Base de jurisprudence

Ariane Web: Conseil d'État 443346, lecture du 20 juillet 2021
Analyse n° 443346
Conseil d'État

N° 443346
Mentionné aux tables du recueil Lebon

Lecture du mardi 20 juillet 2021



39-08-01-03 : Marchés et contrats administratifs- Règles de procédure contentieuse spéciales- Recevabilité- Recevabilité du recours de plein contentieux des tiers-

Intérêt à former un recours "Tarn-et-Garonne" (1) contre un marché d'assistance à maîtrise d'ouvrage - CNB - Absence (2), alors même que ce marché confie à son attributaire une mission pouvant comporter la rédaction d'actes juridiques.

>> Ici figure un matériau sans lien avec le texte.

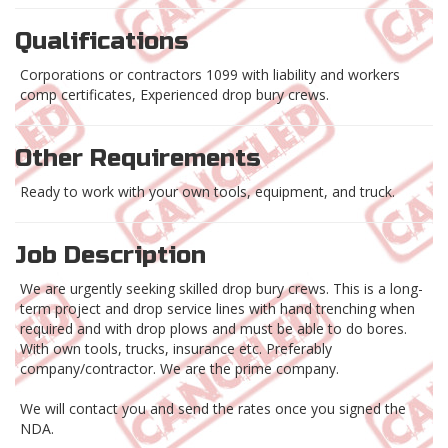
Qualifications
Corporations or contractors 1099 with liability and workers
comp certificates, Experienced drop bury crews.
Other Requirements
Ready to work with your own tools, equipment, and truck.
Job Description
We are urgently seeking skilled drop bury crews. This is a long-
term project and drop service lines with hand trenching when
required and with drop plows and must be able to do bores.
With own tools, trucks, insurance etc. Preferably
company/contractor. We are the prime company.
We will contact you and send the rates once you signed the
NDA.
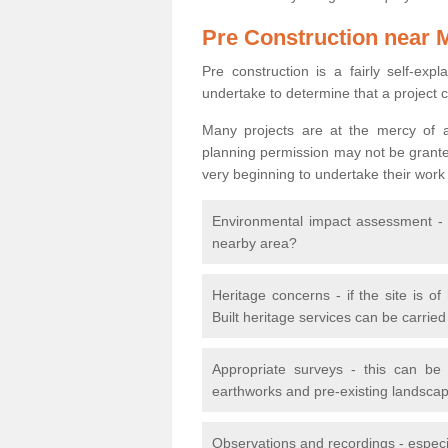
Pre Construction near 
Pre construction is a fairly self-expla
undertake to determine that a project 
Many projects are at the mercy of a
planning permission may not be granted.
very beginning to undertake their work
Environmental impact assessment - h
nearby area?
Heritage concerns - if the site is of
Built heritage services can be carrie
Appropriate surveys - this can be
earthworks and pre-existing landscape
Observations and recordings - especiall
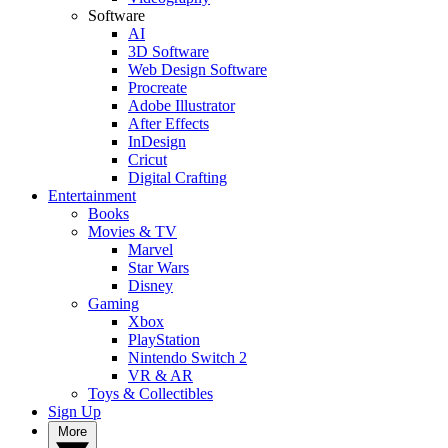
Software
AI
3D Software
Web Design Software
Procreate
Adobe Illustrator
After Effects
InDesign
Cricut
Digital Crafting
Entertainment
Books
Movies & TV
Marvel
Star Wars
Disney
Gaming
Xbox
PlayStation
Nintendo Switch 2
VR & AR
Toys & Collectibles
Sign Up
More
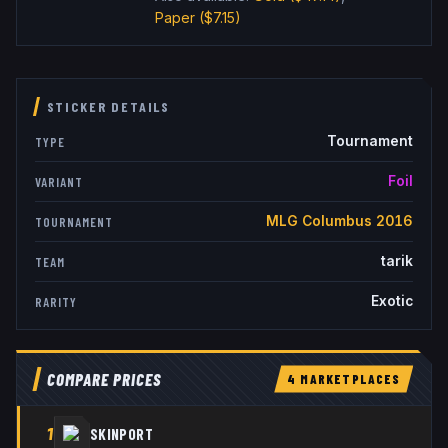
Paper
($7.15)
STICKER DETAILS
Tournament
TYPE
Foil
VARIANT
MLG Columbus 2016
TOURNAMENT
tarik
TEAM
Exotic
RARITY
COMPARE PRICES
4
MARKETPLACE
S
1
SKINPORT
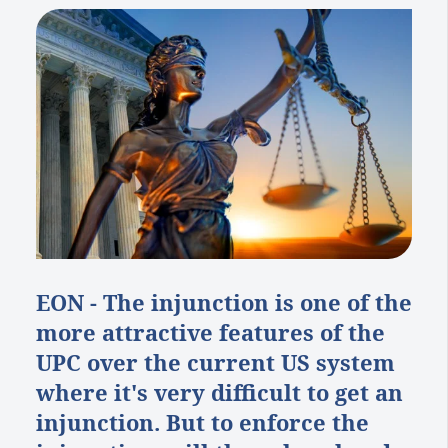
EON - The injunction is one of the
more attractive features of the
UPC over the current US system
where it's very difficult to get an
injunction. But to enforce the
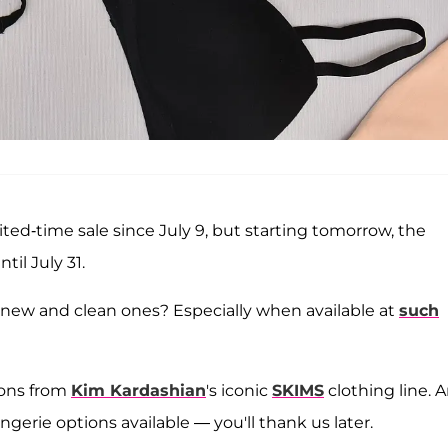
ted-time sale since July 9, but starting tomorrow, the
til July 31.
h new and clean ones?
Especially when available at
such
ions from
Kim Kardashian
's iconic
SKIMS
clothing line. A
ngerie options available — you'll thank us later.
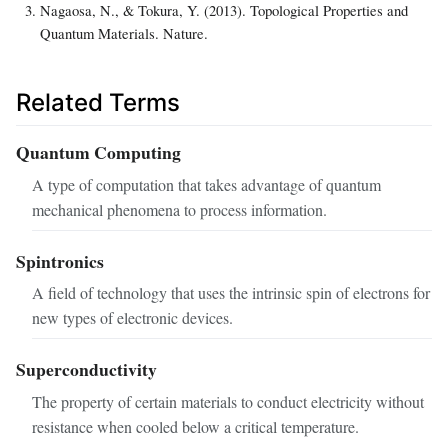
Nagaosa, N., & Tokura, Y. (2013). Topological Properties and
Quantum Materials. Nature.
Related Terms
Quantum Computing
A type of computation that takes advantage of quantum
mechanical phenomena to process information.
Spintronics
A field of technology that uses the intrinsic spin of electrons for
new types of electronic devices.
Superconductivity
The property of certain materials to conduct electricity without
resistance when cooled below a critical temperature.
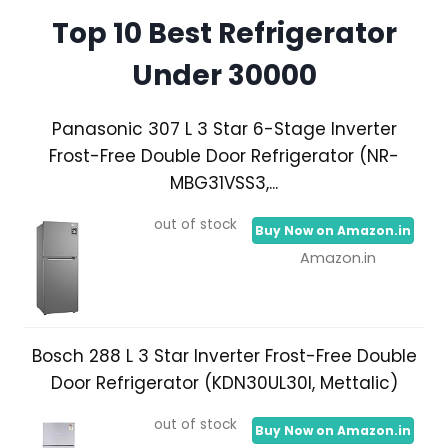
Top 10 Best Refrigerator
Under 30000
Panasonic 307 L 3 Star 6-Stage Inverter
Frost-Free Double Door Refrigerator (NR-
MBG31VSS3,...
out of stock
Buy Now on Amazon.in
Amazon.in
Bosch 288 L 3 Star Inverter Frost-Free Double
Door Refrigerator (KDN30UL30I, Mettalic)
out of stock
Buy Now on Amazon.in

Un tiers à un contrat administratif n'est recevable à contester la validité d'un contrat que s'il est susceptible d'être lésé dans ses intérêts de façon suffisamment directe et certaine par sa passation ou par ses clauses. Si, en vertu de l'article 21-1 de la loi n° 71-1130 du 31 décembre 1971, le Conseil national des barreaux (CNB) a qualité pour agir en justice en vue notamment d'assurer le respect de l'obligation de recourir à un professionnel du droit, la seule attribution, par une collectivité territoriale, d'un marché d'assistance à maîtrise d'ouvrage à un opérateur économique déterminé ne saurait être regardée comme susceptible de léser de façon suffisamment directe et certaine les intérêts collectifs dont le Conseil national des barreaux a la charge, alors même que le marché confie à cet opérateur une mission pouvant comporter la rédaction d'actes juridiques susceptibles d'entrer dans le champ des dispositions de l'article 54 de la loi du 31 décembre 1971.





54-01-04-01-02 : Procédure- Introduction de l'instance- Intérêt pour agir- Absence d'intérêt- Syndicats, groupements et associations-

Intérêt à former un recours "Tarn-et-Garonne" (1) contre un marché d'assistance à maîtrise d'ouvrage - CNB - Absence (2), alors même que ce marché confie à son attributaire une mission pouvant comporter la rédaction d'actes juridiques.




Un tiers à un contrat administratif n'est recevable à contester la validité d'un contrat que s'il est susceptible d'être lésé dans ses intérêts de façon suffisamment directe et certaine par sa passation ou par ses clauses. Si, en vertu de l'article 21-1 de la loi n° 71-1130 du 31 décembre 1971, le Conseil national des barreaux (CNB) a qualité pour agir en justice en vue notamment d'assurer le respect de l'obligation de recourir à un professionnel du droit, la seule attribution, par une collectivité territoriale, d'un marché d'assistance à maîtrise d'ouvrage à un opérateur économique déterminé ne saurait être regardée comme susceptible de léser de façon suffisamment directe et certaine les intérêts collectifs dont le Conseil national des barreaux a la charge, alors même que le marché confie à cet opérateur une mission pouvant comporter la rédaction d'actes juridiques susceptibles d'entrer dans le champ des dispositions de l'article 54 de la loi du 31 décembre 1971.





55-01-02-06 : Professions, charges et offices- Ordres professionnels Organisation et attributions non disciplinaires- Questions propres à chaque ordre professionnel- Ordre des avocats-

CNB - Intérêt à former un recours "Tarn-et-Garonne" (1) contre un marché d'assistance à maîtrise d'ouvrage - Absence (2), alors même que ce marché confie à son attributaire une mission pouvant comporter la rédaction d'actes juridiques.




Un tiers à un contrat administratif n'est recevable à contester la validité d'un contrat que s'il est susceptible d'être lésé dans ses intérêts de façon suffisamment directe et certaine par sa passation ou par ses clauses. Si, en vertu de l'article 21-1 de la loi n° 71-1130 du 31 décembre 1971, le Conseil national des barreaux (CNB) a qualité pour agir en justice en vue notamment d'assurer le respect de l'obligation de recourir à un professionnel du droit, la seule attribution, par une collectivité territoriale, d'un marché d'assistance à maîtrise d'ouvrage à un opérateur économique déterminé ne saurait être regardée comme susceptible de léser de façon suffisamment directe et certaine les intérêts collectifs dont le Conseil national des barreaux a la charge, alors même que le marché confie à cet opérateur une mission pouvant comporter la rédaction d'actes juridiques susceptibles d'entrer dans le champ des dispositions de l'article 54 de la loi du 31 décembre 1971.


(1) Cf. CE, Assemblée, 4 avril 2014, Département de Tarn-et-Garonne, n° 358994, p. 70. (2) Rappr., s'agissant de l'intérêt d'un conseil régional de l'ordre des architectes à former un recours contre un contrat de conception-réalisation, CE, 3 juin 2020, Département de la Loire-Atlantique, n° 426932, T. pp. 842-886-965.